There was a prosecutor and a defense lawyer for the Koran, an imam from Texas. There were witnesses — although the defense did not call any — and a jury.

Yes, he said, he knew some of the jurors, and others came to the event after learning about it through his group’s Facebook page. (“People were afraid, so not many volunteered,” he said.) And yes, perhaps, his Facebook followers made up the majority who sentenced the Koran to burning in an online poll.

Still, he said, “it was as fair a trial as we could have.”

The Truth TV streamed the mock trial live in Arabic but chose not to broadcast the actual burning. Video of the trial can be found at the church Web site.

Mr. Jones’s mission is not a popular one in these parts. The Dove World Outreach Center’s membership evaporated after his preaching began to focus on what Mr. Jones said are the dangers of Islam. “We don’t have any members,” he said. “It’s not something your average person wants to do.

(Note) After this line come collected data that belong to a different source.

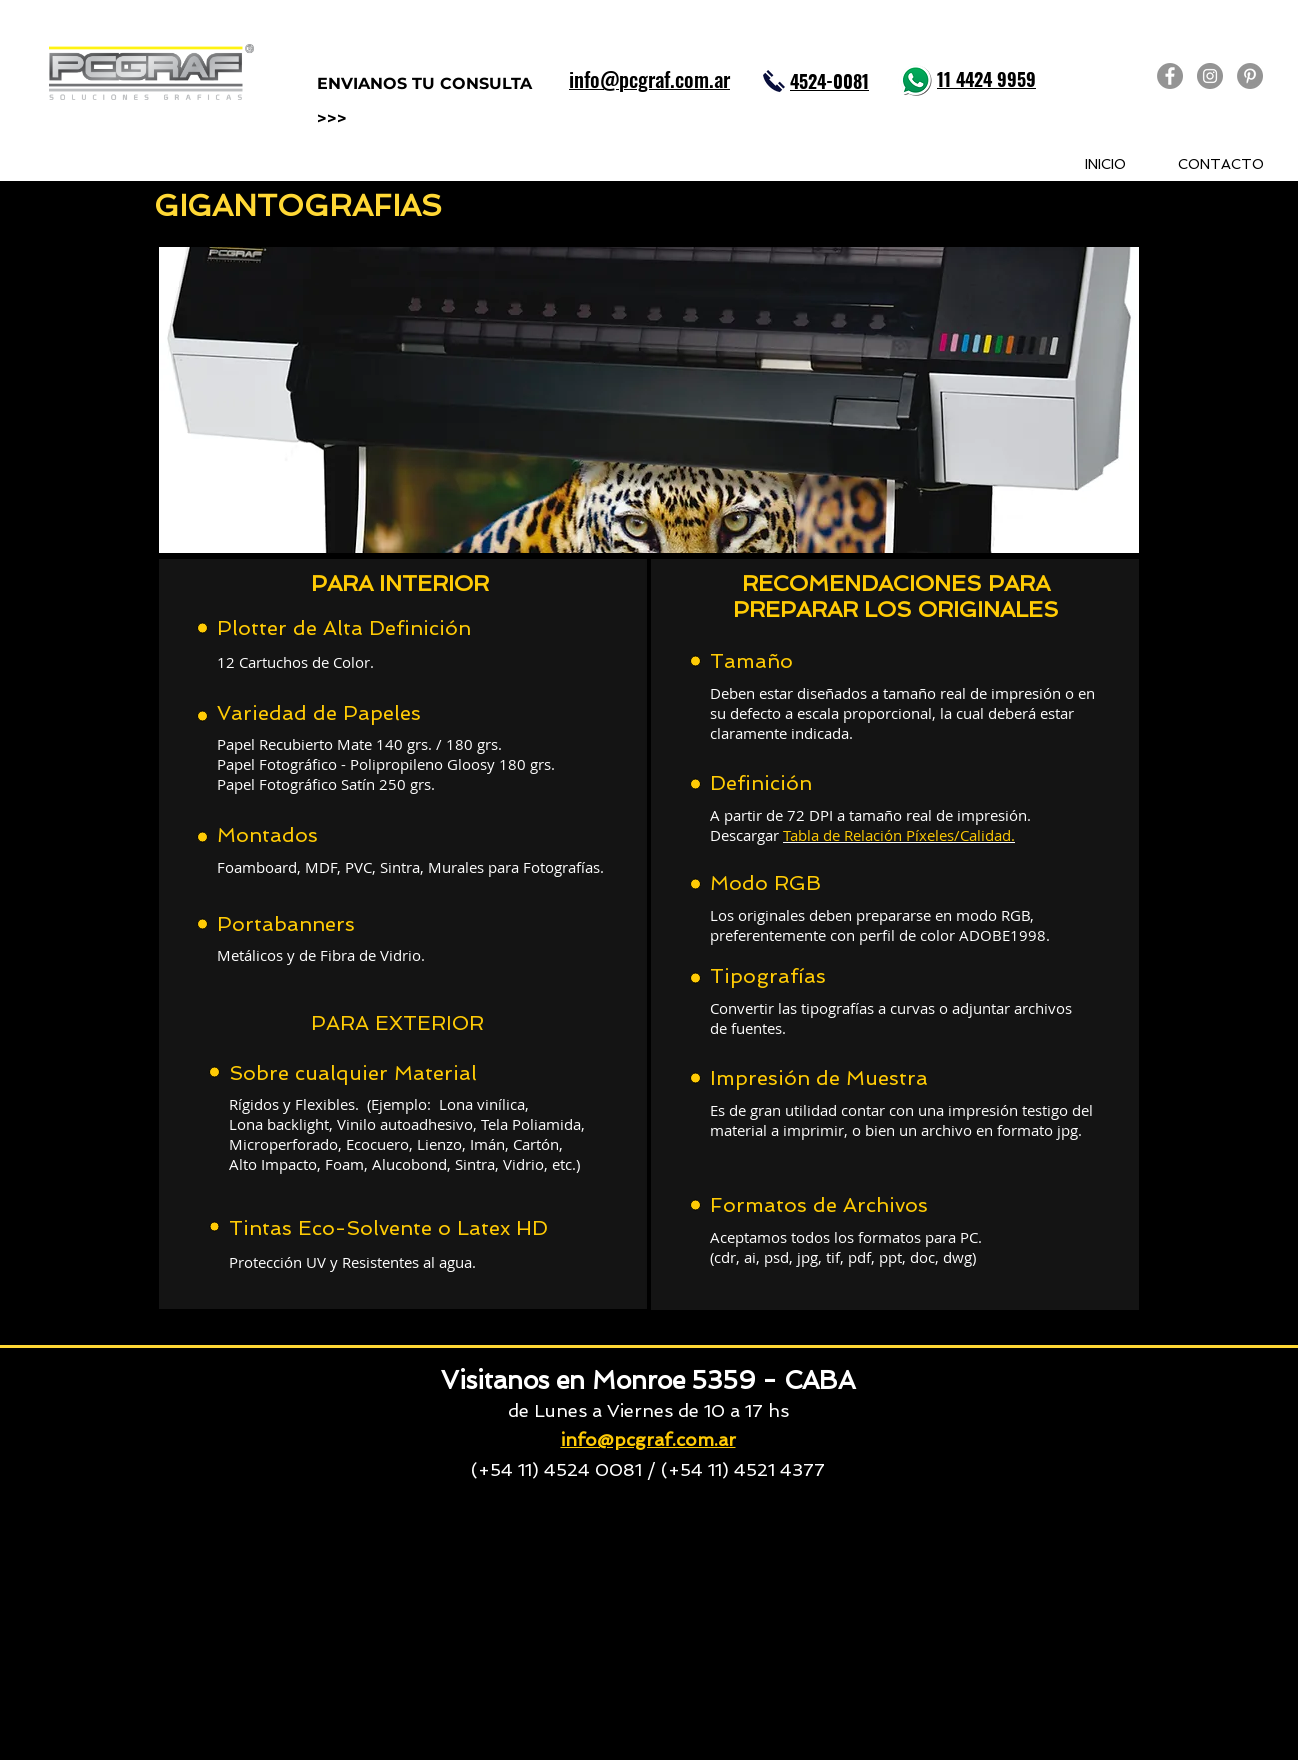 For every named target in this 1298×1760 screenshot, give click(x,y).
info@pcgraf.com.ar (648, 1439)
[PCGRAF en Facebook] (1170, 76)
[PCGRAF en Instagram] (1210, 76)
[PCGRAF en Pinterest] (1250, 76) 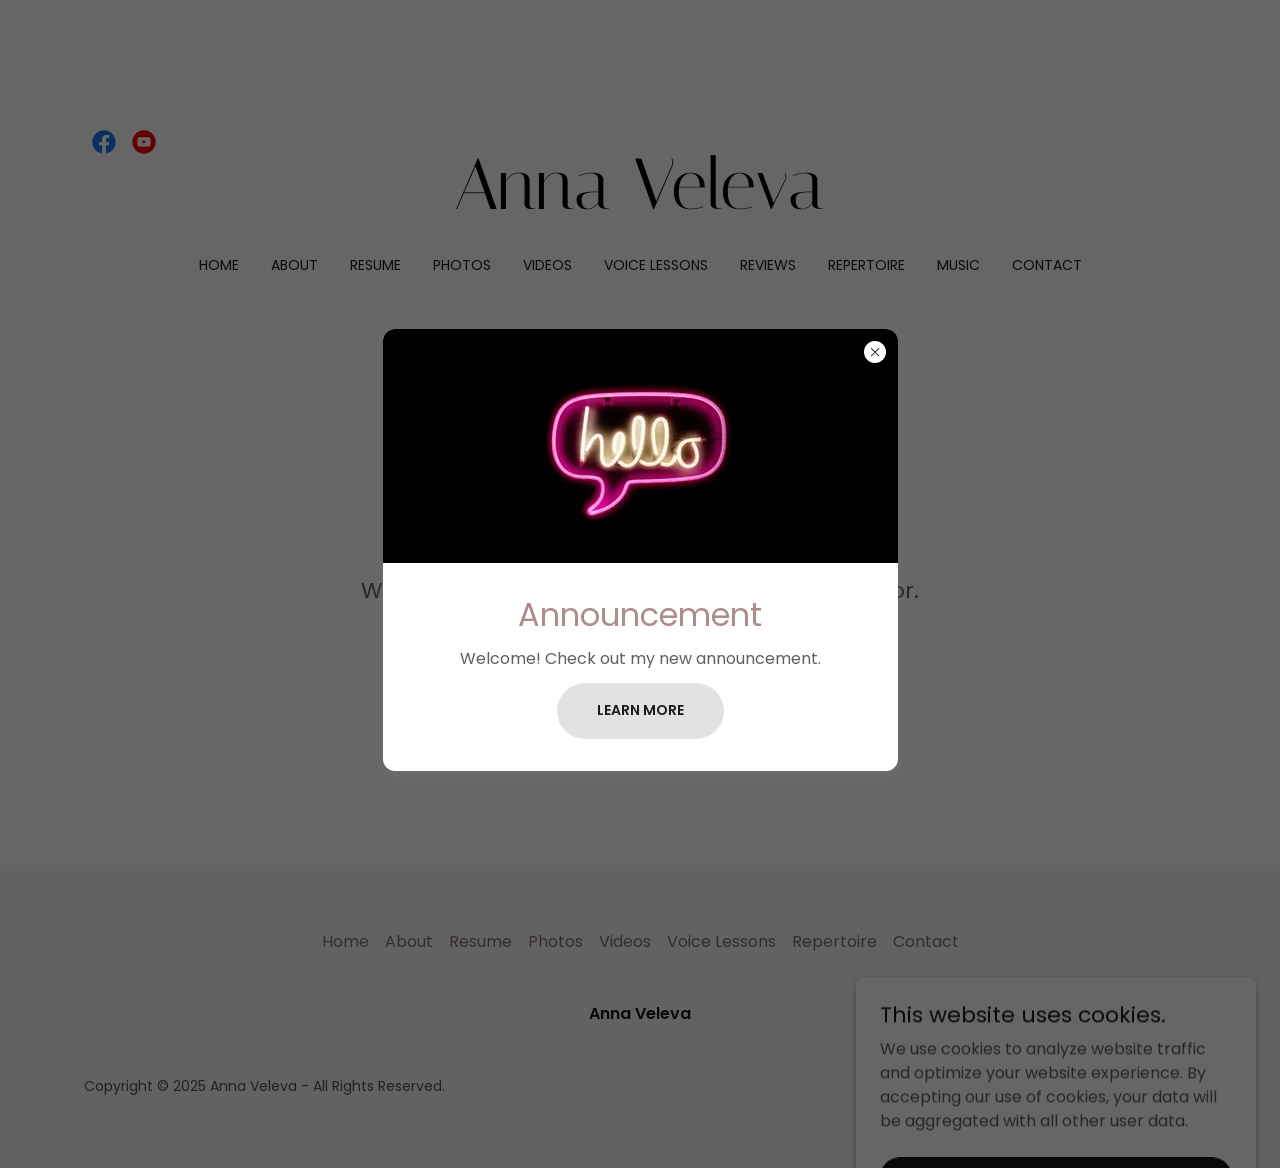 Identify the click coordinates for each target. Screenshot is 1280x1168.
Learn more (640, 710) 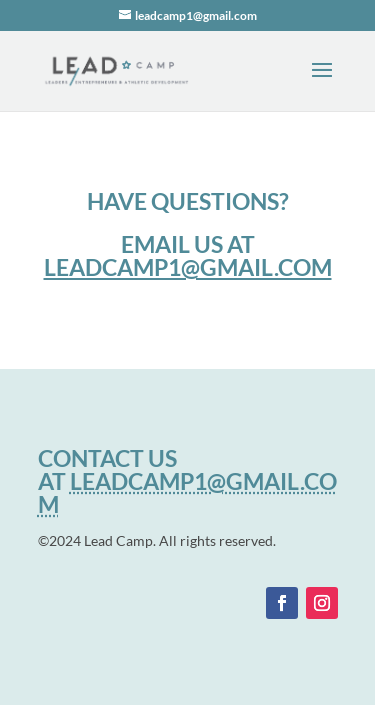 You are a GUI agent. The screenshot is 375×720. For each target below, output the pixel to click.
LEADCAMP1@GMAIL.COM (187, 492)
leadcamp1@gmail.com (188, 267) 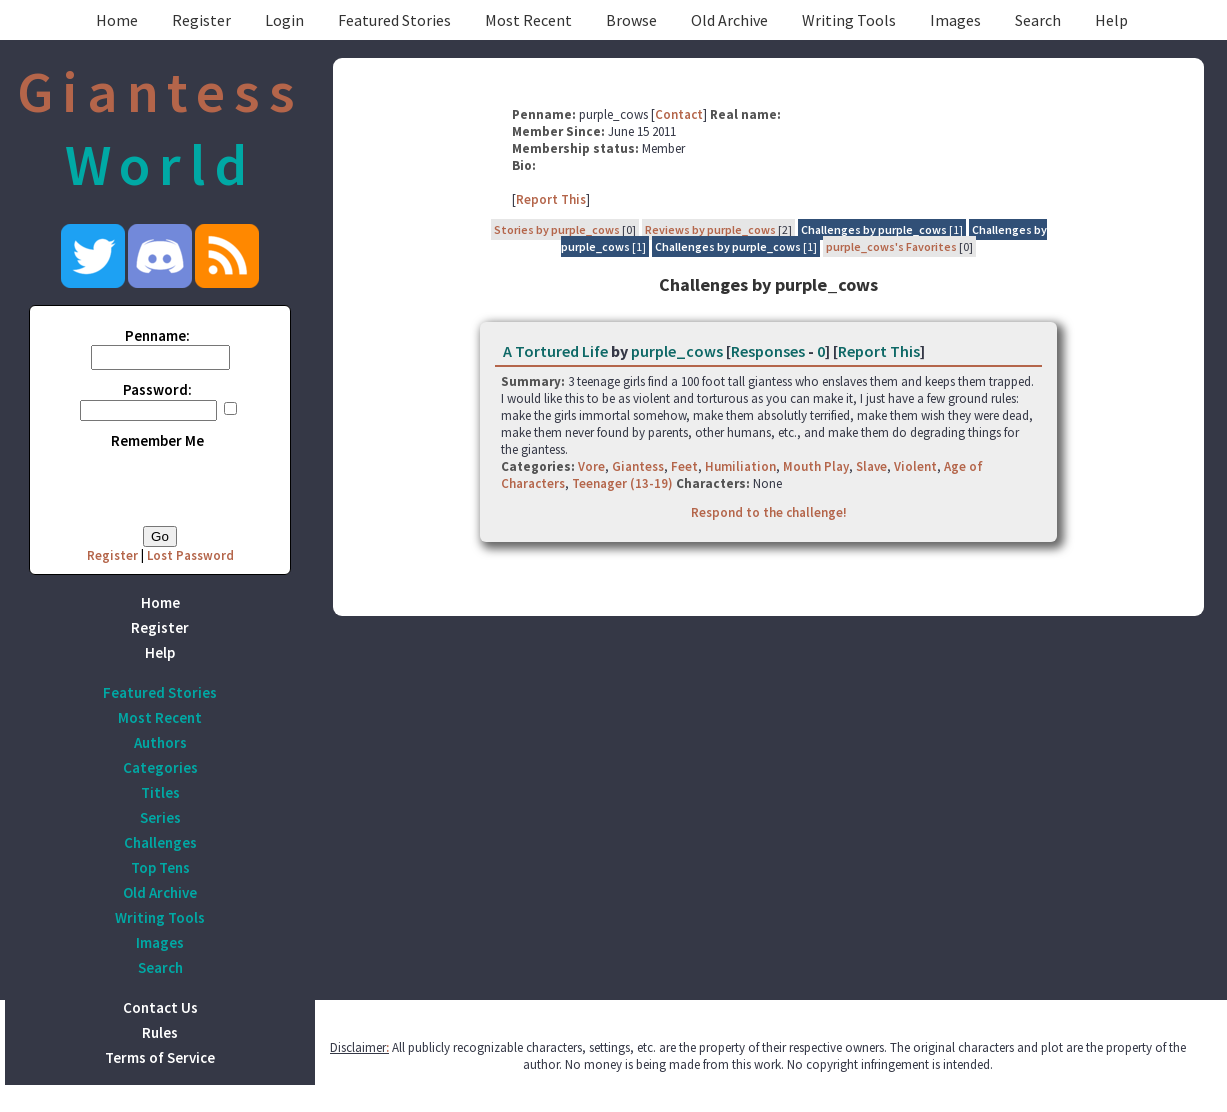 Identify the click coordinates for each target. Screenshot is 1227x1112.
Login (284, 20)
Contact (679, 114)
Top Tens (160, 867)
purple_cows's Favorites (891, 246)
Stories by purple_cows (557, 229)
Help (1111, 20)
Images (955, 20)
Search (1038, 20)
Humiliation (740, 466)
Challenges (160, 842)
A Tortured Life (555, 351)
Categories (160, 767)
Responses (768, 351)
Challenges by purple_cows (874, 229)
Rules (160, 1032)
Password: (157, 389)
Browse (631, 20)
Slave (871, 466)
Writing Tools (849, 20)
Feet (684, 466)
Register (201, 20)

“People want to hear the good news. But the church has a responsibility to speak about the word of God. But it also has to speak out about what is right — be it abortion or Islam. Churches and pastors are afraid.”

He said he was no longer welcome in Gainesville — which he considers too small and unenlightened to understand his message — and is seeking to move.

First, though, he has to sell the church’s property, which is not easy in Florida, which is one of the nation’s foreclosure capitals. And as his personal stake in his mission grows deeper, his bank account is running dry. (One source of income comes from his eBay sales of antique furniture, some of which he stores in the church.)

“Things are not easy at this particular time,” said Mr. Jones, a Missouri native whose first career was as a hotel manager. “This has not been a moneymaking venture.”

Residents in this city, home to the University of Florida, are also less than thrilled.

Out in front of the church, signs that read “Islam Is of the Devil” have been edited by outsiders to say “Love All Men.” In a housing complex across the street, some of the residents said they could not wait for Mr. Jones to leave.

“Why are they trying to incite hatred and anger?” asked Shawnna Kochman. “They are mean. God is meant to have loved everyone. It’s a cult.”